Though Tim Dunne and Kyle Feem of the Cleveland Fed are cautious in their interpretation of the data presented in the graphs shown below, to me this looks like strong evidence that there is a large cyclical component to the unemployment problem:
The Employment Report and Displaced Workers, by Tim Dunne and Kyle Feem FRB Cleveland: Every two years, the Bureau of Labor Statistics surveys individuals about displacement from the workforce as part of the Current Population Survey. The Displaced Workers Survey asks workers, 20 years of age and older, about the nature and cause of any job displacement they have experienced in the last three years. For example, the January 2010 survey asks workers about job losses that occurred between January 2007 and December 2009, so the survey covers the most recent recession in its entirety. We compare the latest results to those of the 2002 survey, which included the 2001 recession, and the 2008 survey, which covers the three years prior to the current recession.
The survey reports focus on long-tenured workers—individuals who held their positions for three or more years prior to displacement. There were roughly 4 million long-tenured displaced workers in the 2002 survey, 3.6 million in the 2008 survey, and 6.9 million in the 2010 survey, reflecting the relative severity of the last recession. The long-tenured workers represent about 40 percent to 45 percent of all displaced workers in the three survey years.

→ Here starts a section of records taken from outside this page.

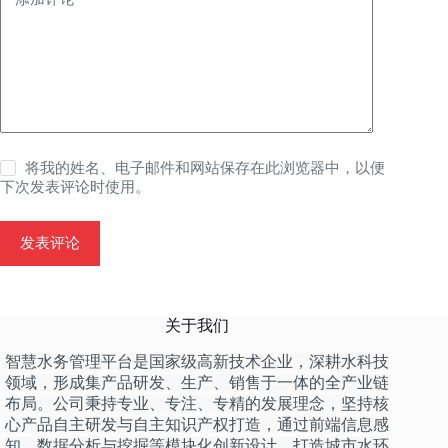
将我的姓名、电子邮件和网站保存在此浏览器中，以便
下次发表评论时使用。
发表评论
关于我们
智慧水务管理平台是国家级高新技术企业，深耕水科技
领域，形成集产品研发、生产、销售于一体的全产业链
布局。公司秉持专业、专注、专精的发展理念，坚持核
心产品自主研发与自主知识产权打造，通过前端信息感
知、数据分析与挖掘等模块化创新设计，打造城市水环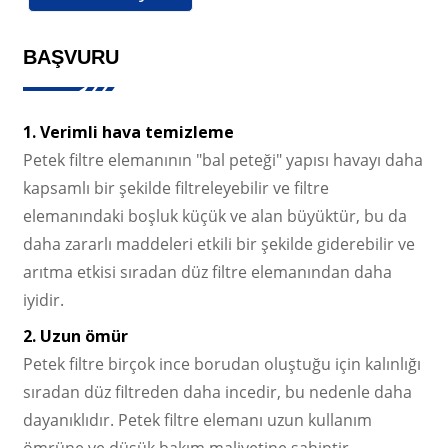
BAŞVURU
1. Verimli hava temizleme
Petek filtre elemanının "bal peteği" yapısı havayı daha
kapsamlı bir şekilde filtreleyebilir ve filtre
elemanındaki boşluk küçük ve alan büyüktür, bu da
daha zararlı maddeleri etkili bir şekilde giderebilir ve
arıtma etkisi sıradan düz filtre elemanından daha
iyidir.
2. Uzun ömür
Petek filtre birçok ince borudan oluştuğu için kalınlığı
sıradan düz filtreden daha incedir, bu nedenle daha
dayanıklıdır. Petek filtre elemanı uzun kullanım
ömrüne ve düşük bakım maliyetine sahiptir.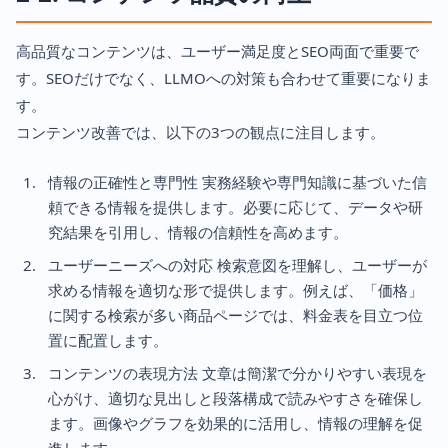
高品質なコンテンツは、ユーザー満足度とSEO両面で重要で
す。SEOだけでなく、LLMOへの対策も合わせて重要になりま
す。
コンテンツ改善では、以下の3つの観点に注目します。
情報の正確性と専門性 実務経験や専門知識に基づいた信
頼できる情報を提供します。必要に応じて、データや研
究結果を引用し、情報の信頼性を高めます。
ユーザーニーズへの対応 検索意図を理解し、ユーザーが
求める情報を適切な形で提供します。例えば、「価格」
に関する検索が多い商品ページでは、料金表を目立つ位
置に配置します。
コンテンツの表現方法 文章は簡潔で分かりやすい表現を
心がけ、適切な見出しと段落構成で読みやすさを確保し
ます。画像やグラフを効果的に活用し、情報の理解を促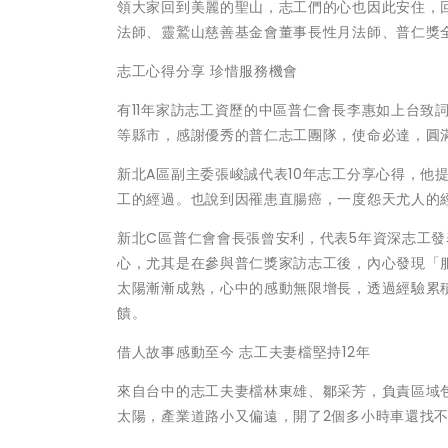
領大家回到美麗的聖山，志工們的心也因此安住，
法師、靈鷲山慈善基金會董事長性月法師、普仁獎
志工心得分享 珍惜服務機會
有11年家訪志工資歷的中區普仁會長李惠如上台致
等縣市，感謝優秀的普仁志工團隊，使命必達，圓
新北A區副主委張峻誠代表10年志工分享心得，他
工的經過。也說到因罹患直腸癌，一度怨天尤人的
新北C區普仁會會長張曾安利，代表5年資深志工
心，尤其是在參與普仁獎家訪志工後，內心發現「
太陽漸漸成熟，心中的感動無限增長，透過經驗累
饋。
借人故事感動至今 志工夫妻檔堅持12年
來自台中的志工夫妻檔林東雄、鄒采芳，負責區域
太陽，產業道路小又偏遠，開了2個多小時車還找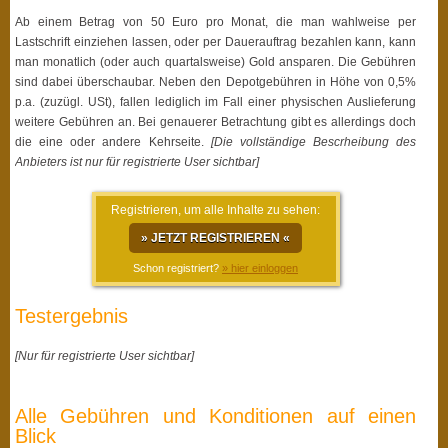
Ab einem Betrag von 50 Euro pro Monat, die man wahlweise per
Lastschrift einziehen lassen, oder per Dauerauftrag bezahlen kann, kann
man monatlich (oder auch quartalsweise) Gold ansparen. Die Gebühren
sind dabei überschaubar. Neben den Depotgebühren in Höhe von 0,5%
p.a. (zuzügl. USt), fallen lediglich im Fall einer physischen Auslieferung
weitere Gebühren an. Bei genauerer Betrachtung gibt es allerdings doch
die eine oder andere Kehrseite.
[Die vollständige Bescrheibung des
Anbieters ist nur für registrierte User sichtbar]
Registrieren, um alle Inhalte zu sehen:
» JETZT REGISTRIEREN «
Schon registriert?
» hier einloggen
Testergebnis
[Nur für registrierte User sichtbar]
Alle Gebühren und Konditionen auf einen
Blick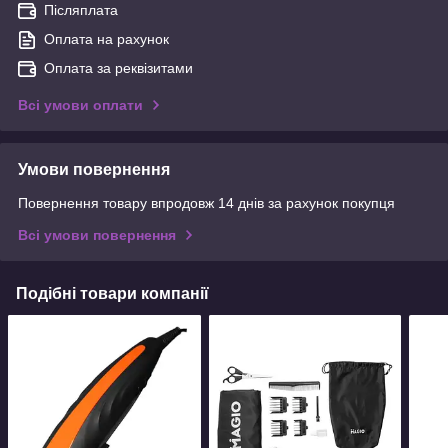
Післяплата
Оплата на рахунок
Оплата за реквізитами
Всі умови оплати
Умови повернення
Повернення товару впродовж 14 днів за рахунок покупця
Всі умови повернення
Подібні товари компанії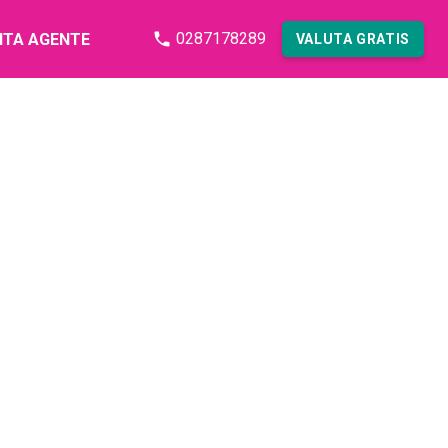
0287178289
NTA AGENTE
VALUTA GRATIS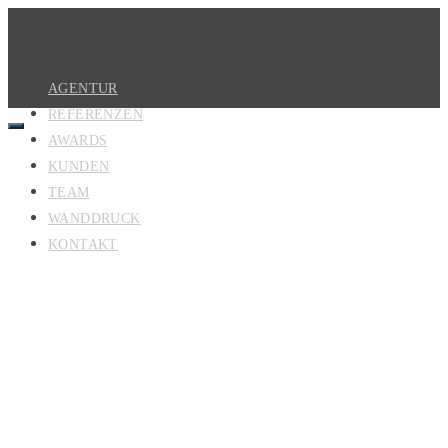
AGENTUR
REFERENZEN
AWARDS
KUNDEN
TEAM
WANDDRUCK
KONTAKT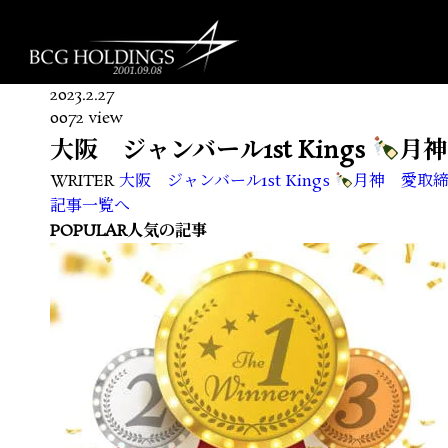
2023.2.27
0072 view
大阪 ジャンバール1st Kings
月神
WRITER
大阪 ジャンバール1st Kings
月神 愛取
記事一覧へ
POPULAR
人気の記事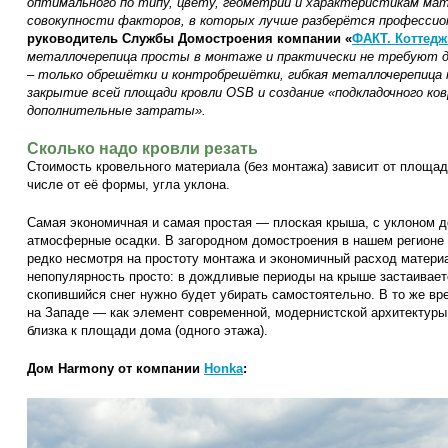
оптимального по типу, цвету, геометрии и характеристикам ма
совокупности факторов, в которых лучше разберётся профессион
руководитель Службы Домостроения компании «
ФАКТ. Коттед
металлочерепица просты в монтаже и практически не требуют д
– только обрешётки и контробрешётки, гибкая металлочерепица 
закрытие всей площади кровли OSB и создание «подкладочного ков
дополнительные затраты».
Сколько надо кровли резать
Стоимость кровельного материала (без монтажа) зависит от площа
числе от её формы, угла уклона.
Самая экономичная и самая простая — плоская крыша, с уклоном до
атмосферные осадки. В загородном домостроения в нашем регионе 
редко несмотря на простоту монтажа и экономичный расход матери
непопулярность просто: в дождливые периоды на крыше застаиваетс
скопившийся снег нужно будет убирать самостоятельно. В то же вр
на Западе — как элемент современной, модернистской архитектуры
близка к площади дома (одного этажа).
Дом Harmony от компании
Honka
: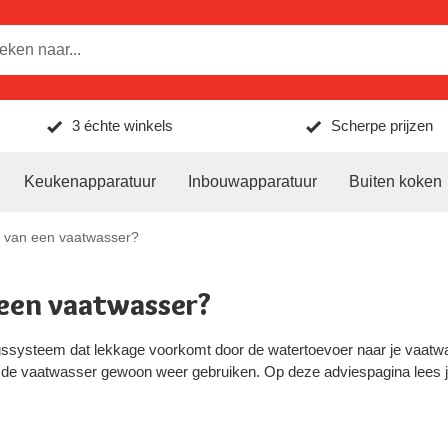
3 échte winkels
Scherpe prijzen
Keukenapparatuur
Inbouwapparatuur
Buiten koken
p van een vaatwasser?
 een vaatwasser?
ssysteem dat lekkage voorkomt door de watertoevoer naar je vaatwas
ng de vaatwasser gewoon weer gebruiken. Op deze adviespagina lees j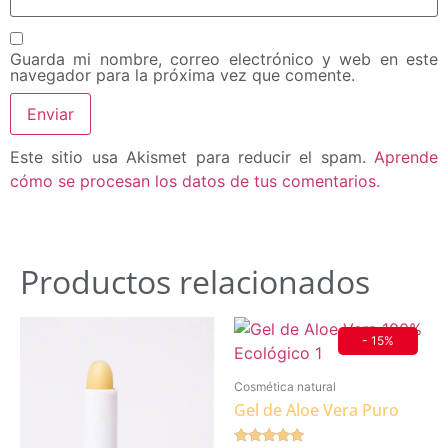
Guarda mi nombre, correo electrónico y web en este
navegador para la próxima vez que comente.
Este sitio usa Akismet para reducir el spam.
Aprende
cómo se procesan los datos de tus comentarios.
Productos relacionados
- 15%
Cosmética natural
Gel de Aloe Vera Puro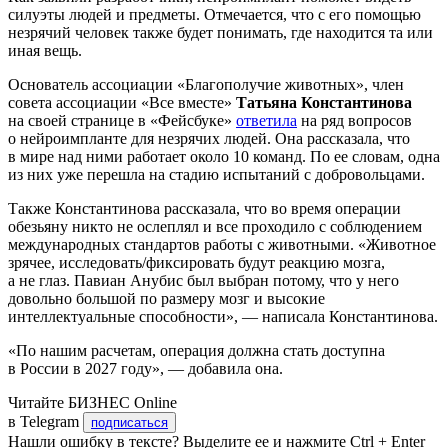
силуэты людей и предметы. Отмечается, что с его помощью
незрячий человек также будет понимать, где находится та или
иная вещь.
Основатель ассоциации «Благополучие животных», член
совета ассоциации «Все вместе»
Татьяна Константинова
на своей странице в «Фейсбуке»
ответила
на ряд вопросов
о нейроимпланте для незрячих людей. Она рассказала, что
в мире над ними работает около 10 команд. По ее словам, одна
из них уже перешла на стадию испытаний с добровольцами.
Также Константинова рассказала, что во время операции
обезьяну никто не ослеплял и все проходило с соблюдением
международных стандартов работы с животными. «Животное
зрячее, исследовать/фиксировать будут реакцию мозга,
а не глаз. Павиан Анубис был выбран потому, что у него
довольно большой по размеру мозг и высокие
интеллектуальные способности», — написала Константинова.
«По нашим расчетам, операция должна стать доступна
в России в 2027 году», — добавила она.
Читайте БИЗНЕС Online
в Telegram
подписаться
Нашли ошибку в тексте? Выделите ее и нажмите Ctrl + Enter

In the January 2010 survey, re-employment rates averaged 48.8 percent, meaning that a little less than half of all long-tenured workers who experienced displacement over the 2007–2009 period are currently employed. Not surprisingly, these re-employment rates are well below the rates observed in the 2002 or 2008 surveys, where they were 63.4 percent and 67.1 percent, respectively. Moreover, since the proportion of workers that ended up out of the labor force is roughly the same in all three survey years, this means the proportion of displaced workers that are unemployed in 2010 is significantly higher than in the earlier surveys.
The Displaced Worker Survey also asks about the reason for the worker’s displacement, and in fact, only workers who respond that their plant or company closed or moved, that there was insufficient work, or that their position or shift was abolished are considered as displaced workers. During the last two recessions, there were marked differences in the reasons cited for displacement. In 2010, the most frequent response is insufficient work, whereas in 2002 it was the closing or moving of the plant or company. Responses from the 2008 survey (along with other recent nonrecession years) look similar to 2002. These different responses between 2010 and other survey years likely reflect the widespread nature of the aggregate shock that hit the economy in 2008 and 2009.
It may be tempting to interpret the data on reasons for displacement as evidence that cyclical effects, as opposed to structural effects, are primarily driving unemployment; however, we would be cautious in making that inference. The survey is asking workers about the reason for their displacement but not about impediments to finding a new position. Thus, the low re-employment rates could be driven by weak current demand, by structural factors in the labor market, or by a combination of the two.
Structural unemployment is often described by a skill-mismatch story—firms have vacancies and there are unemployed workers, but hiring is slow because the skills of the unemployed workers do not match well the requirements of the open positions. One potential source of skill mismatch is industry mismatch—unemployed workers have skills tied to the industry they lost their jobs in, while job openings exist in an industry to which their skills are not transferable. For example, in the current recession-recovery cycle, one might be concerned that workers in industries such as construction, durable goods manufacturing, and finance may be susceptible to such mismatch possibilities, as these industries experienced particularly large negative shocks, and workers might be forced to search in different industries for employment opportunities. This could result in lower than average re-employment probabilities for workers who lost positions from such hard-hit industries or sectors.
While re-employment rates are, unsurprisingly, lower in 2010 than in prior years across all industries, a closer look at the results from the 2010 survey shows that individuals who were displaced from the finance, insurance, and real estate industries actually have relatively high re-employment rates. Note that re-employment here measures employment in any industry and not necessarily re-employment in the industry where the job loss occurred.
Construction workers, on the other hand, have re-employment rates of 49.1 percent, similar to the overall average of 48.8 percent. Alternatively, workers who lost jobs in durable-goods industries have very low re-employment rates at this point—33.4 percent. Given the large restructuring that is occurring in the domestic auto industry, perhaps this low re-employment rate does reflect some structural aspect to unemployment. Still, while there is some evidence of increased variability in re-employment rates across industries in 2010 compared to early years, the overwhelming pattern is that re-employment rates have shifted sharply down across a broad range of industries.